**What to produce**: Copy all lines in the data that contain the string "also".

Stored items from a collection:
+ + + + + + +

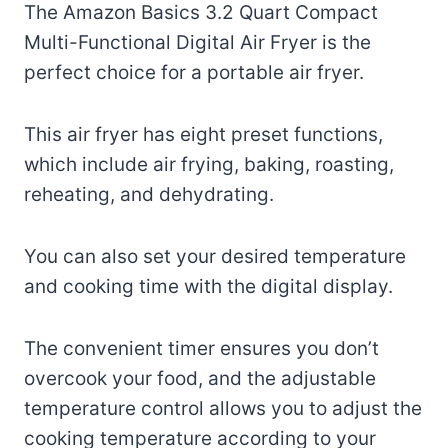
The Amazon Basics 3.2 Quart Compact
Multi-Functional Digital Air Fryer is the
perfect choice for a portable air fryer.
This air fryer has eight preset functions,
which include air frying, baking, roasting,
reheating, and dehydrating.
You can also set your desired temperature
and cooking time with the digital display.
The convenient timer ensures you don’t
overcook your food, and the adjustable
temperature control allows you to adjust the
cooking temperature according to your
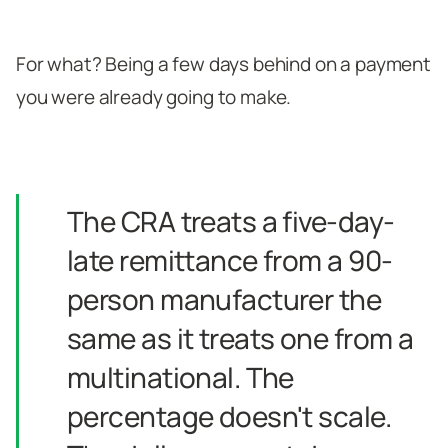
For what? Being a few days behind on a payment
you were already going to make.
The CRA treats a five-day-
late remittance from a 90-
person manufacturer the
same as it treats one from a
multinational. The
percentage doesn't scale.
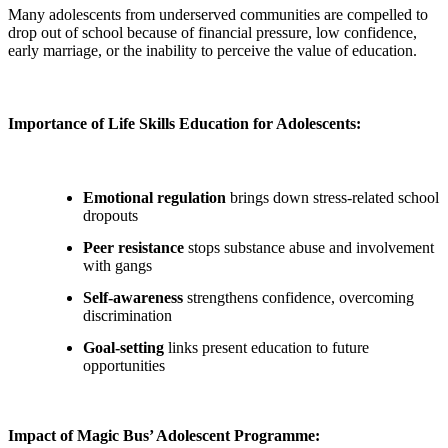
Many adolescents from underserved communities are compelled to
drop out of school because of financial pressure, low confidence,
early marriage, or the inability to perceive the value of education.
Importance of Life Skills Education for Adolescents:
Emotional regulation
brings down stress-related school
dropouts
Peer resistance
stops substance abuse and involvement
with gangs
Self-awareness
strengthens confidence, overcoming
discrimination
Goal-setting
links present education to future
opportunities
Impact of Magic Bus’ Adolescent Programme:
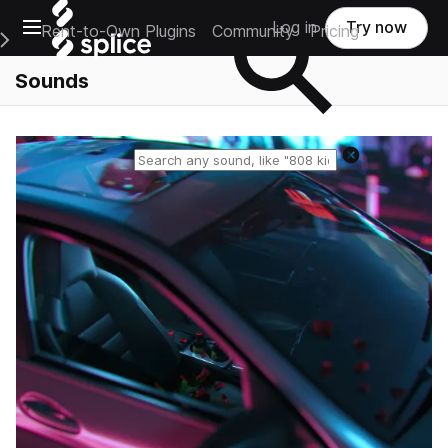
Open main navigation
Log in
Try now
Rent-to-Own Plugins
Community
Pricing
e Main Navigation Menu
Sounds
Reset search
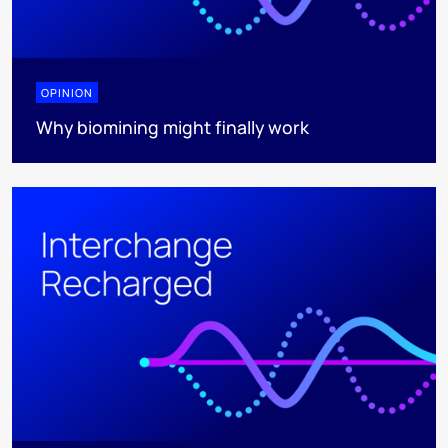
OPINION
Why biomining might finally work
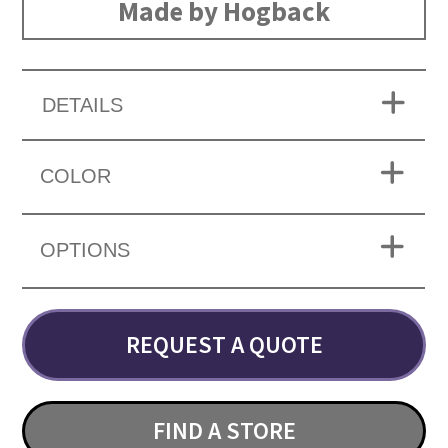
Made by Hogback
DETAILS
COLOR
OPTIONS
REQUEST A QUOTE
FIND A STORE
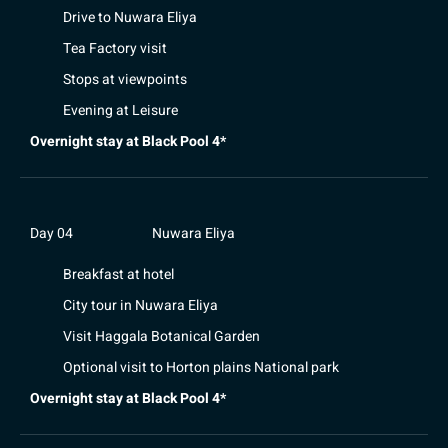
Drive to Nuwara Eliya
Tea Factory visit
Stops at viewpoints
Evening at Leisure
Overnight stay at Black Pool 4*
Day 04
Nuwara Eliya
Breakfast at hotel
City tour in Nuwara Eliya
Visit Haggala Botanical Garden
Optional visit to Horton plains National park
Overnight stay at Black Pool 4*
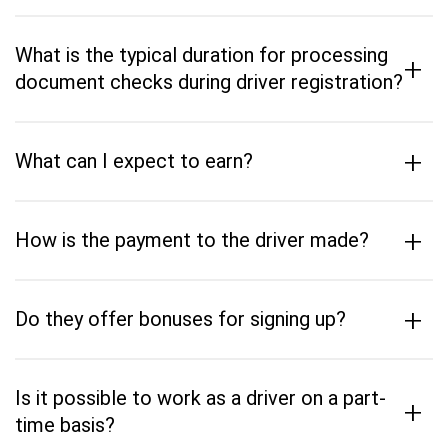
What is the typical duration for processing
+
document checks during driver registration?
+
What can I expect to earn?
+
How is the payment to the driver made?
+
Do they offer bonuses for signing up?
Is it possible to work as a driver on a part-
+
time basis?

+ + + + + + +

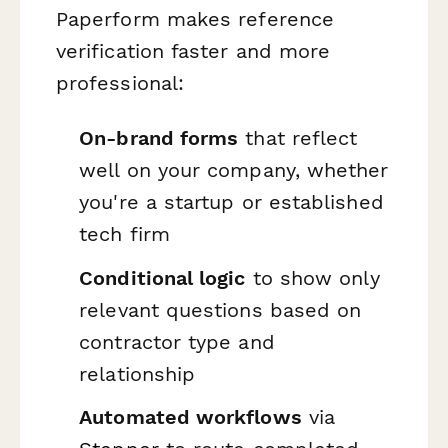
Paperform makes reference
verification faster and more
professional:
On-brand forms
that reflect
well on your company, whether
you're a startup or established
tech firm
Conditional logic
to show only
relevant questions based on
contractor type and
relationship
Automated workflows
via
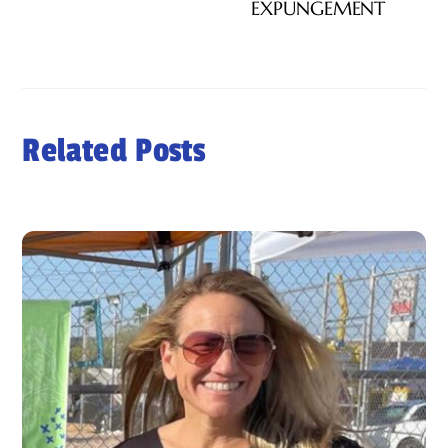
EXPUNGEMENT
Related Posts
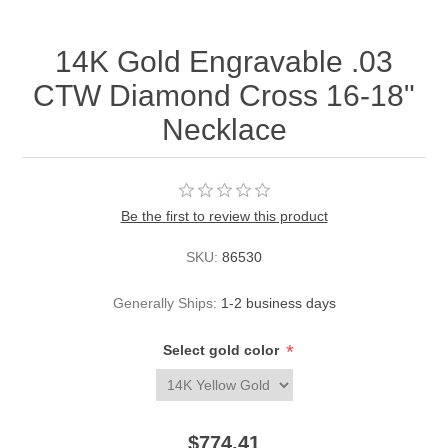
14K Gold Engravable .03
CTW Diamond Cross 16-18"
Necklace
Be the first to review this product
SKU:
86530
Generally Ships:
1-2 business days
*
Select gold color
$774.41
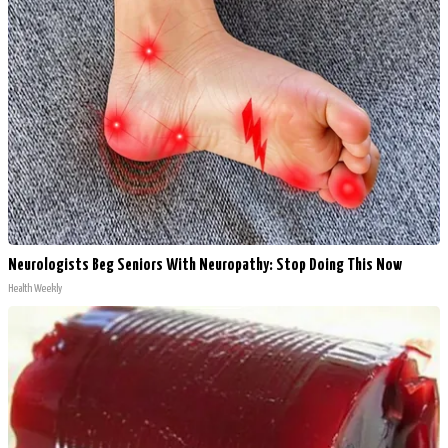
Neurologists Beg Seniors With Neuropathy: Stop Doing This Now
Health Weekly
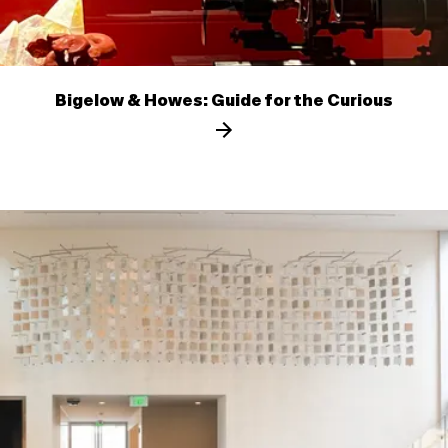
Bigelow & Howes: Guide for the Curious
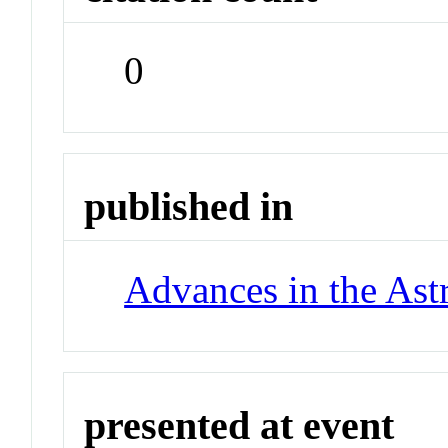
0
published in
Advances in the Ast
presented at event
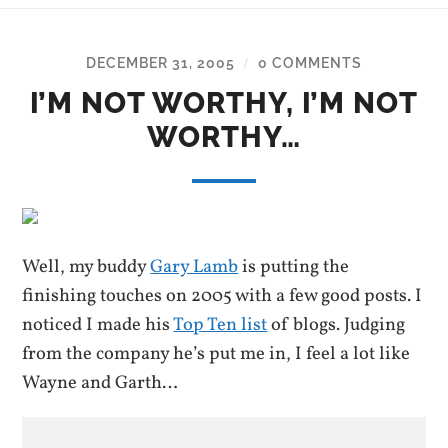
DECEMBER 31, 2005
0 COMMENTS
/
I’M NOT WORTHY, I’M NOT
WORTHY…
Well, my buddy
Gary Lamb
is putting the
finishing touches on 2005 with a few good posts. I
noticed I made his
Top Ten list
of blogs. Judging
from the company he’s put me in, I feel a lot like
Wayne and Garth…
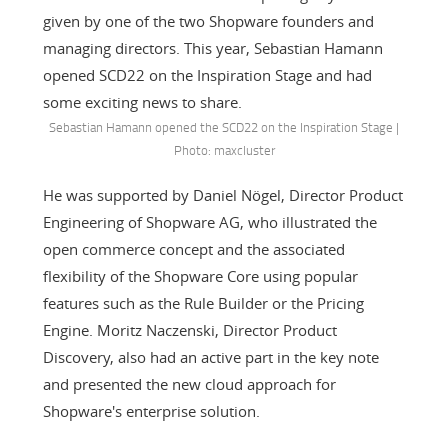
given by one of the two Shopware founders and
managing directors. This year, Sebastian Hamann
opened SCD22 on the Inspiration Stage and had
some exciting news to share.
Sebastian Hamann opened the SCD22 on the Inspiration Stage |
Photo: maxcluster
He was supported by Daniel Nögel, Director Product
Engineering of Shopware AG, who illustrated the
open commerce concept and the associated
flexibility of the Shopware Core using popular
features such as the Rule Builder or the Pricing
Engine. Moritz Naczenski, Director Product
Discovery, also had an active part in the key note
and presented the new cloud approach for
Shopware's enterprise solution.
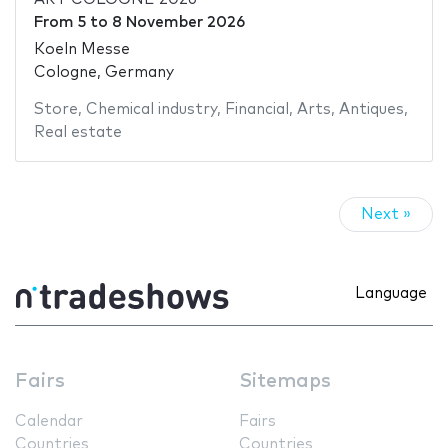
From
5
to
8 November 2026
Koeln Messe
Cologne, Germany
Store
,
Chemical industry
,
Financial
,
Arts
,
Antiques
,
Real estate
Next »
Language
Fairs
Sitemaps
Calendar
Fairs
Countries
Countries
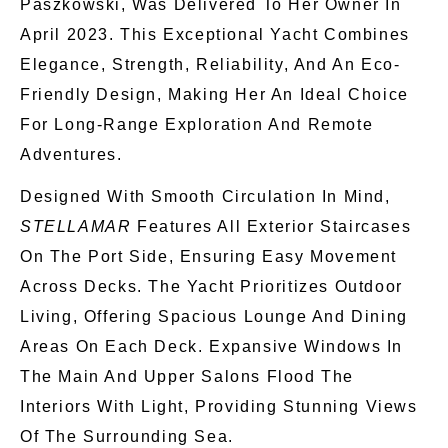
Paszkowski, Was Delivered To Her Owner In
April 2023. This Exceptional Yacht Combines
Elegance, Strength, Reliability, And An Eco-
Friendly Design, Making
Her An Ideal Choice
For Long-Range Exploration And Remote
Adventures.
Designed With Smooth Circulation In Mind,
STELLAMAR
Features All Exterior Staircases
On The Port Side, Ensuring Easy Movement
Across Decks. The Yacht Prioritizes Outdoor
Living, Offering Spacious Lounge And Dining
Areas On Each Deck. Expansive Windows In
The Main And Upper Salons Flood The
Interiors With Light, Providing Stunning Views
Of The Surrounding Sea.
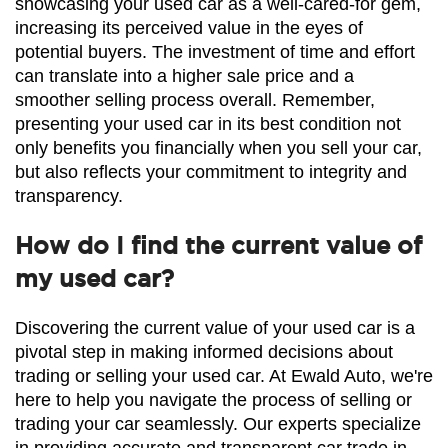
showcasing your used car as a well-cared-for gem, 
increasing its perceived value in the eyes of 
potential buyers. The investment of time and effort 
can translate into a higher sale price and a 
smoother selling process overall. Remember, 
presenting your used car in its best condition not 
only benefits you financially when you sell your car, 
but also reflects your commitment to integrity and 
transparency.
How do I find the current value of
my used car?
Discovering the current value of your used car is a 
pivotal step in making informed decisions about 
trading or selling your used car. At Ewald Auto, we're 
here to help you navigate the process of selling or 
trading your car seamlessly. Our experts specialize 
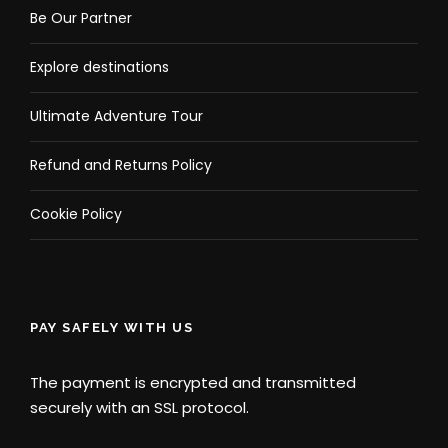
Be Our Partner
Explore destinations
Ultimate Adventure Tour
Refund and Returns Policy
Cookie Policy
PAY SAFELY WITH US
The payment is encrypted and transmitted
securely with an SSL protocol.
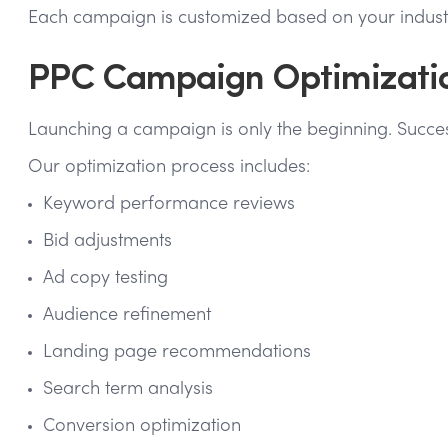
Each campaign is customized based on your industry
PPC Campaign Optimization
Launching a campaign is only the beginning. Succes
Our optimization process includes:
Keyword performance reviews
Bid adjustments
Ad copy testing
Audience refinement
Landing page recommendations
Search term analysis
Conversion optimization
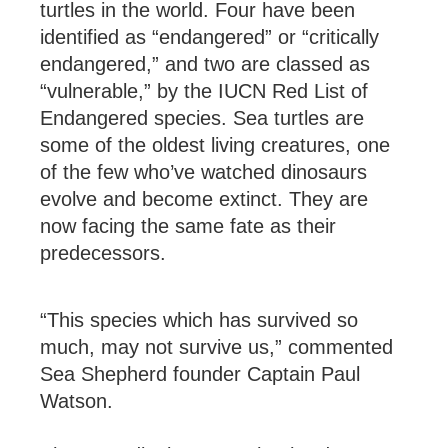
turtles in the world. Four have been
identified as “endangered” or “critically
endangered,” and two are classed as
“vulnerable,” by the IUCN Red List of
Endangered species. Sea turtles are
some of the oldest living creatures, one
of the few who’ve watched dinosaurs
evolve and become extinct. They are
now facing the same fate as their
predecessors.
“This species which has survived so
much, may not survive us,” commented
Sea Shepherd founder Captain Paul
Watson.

+ + + + + + +

**Your response**:
You can also set your desired temperature
Discovery, also had an active part in the key note
but also reflects your commitment to integrity and 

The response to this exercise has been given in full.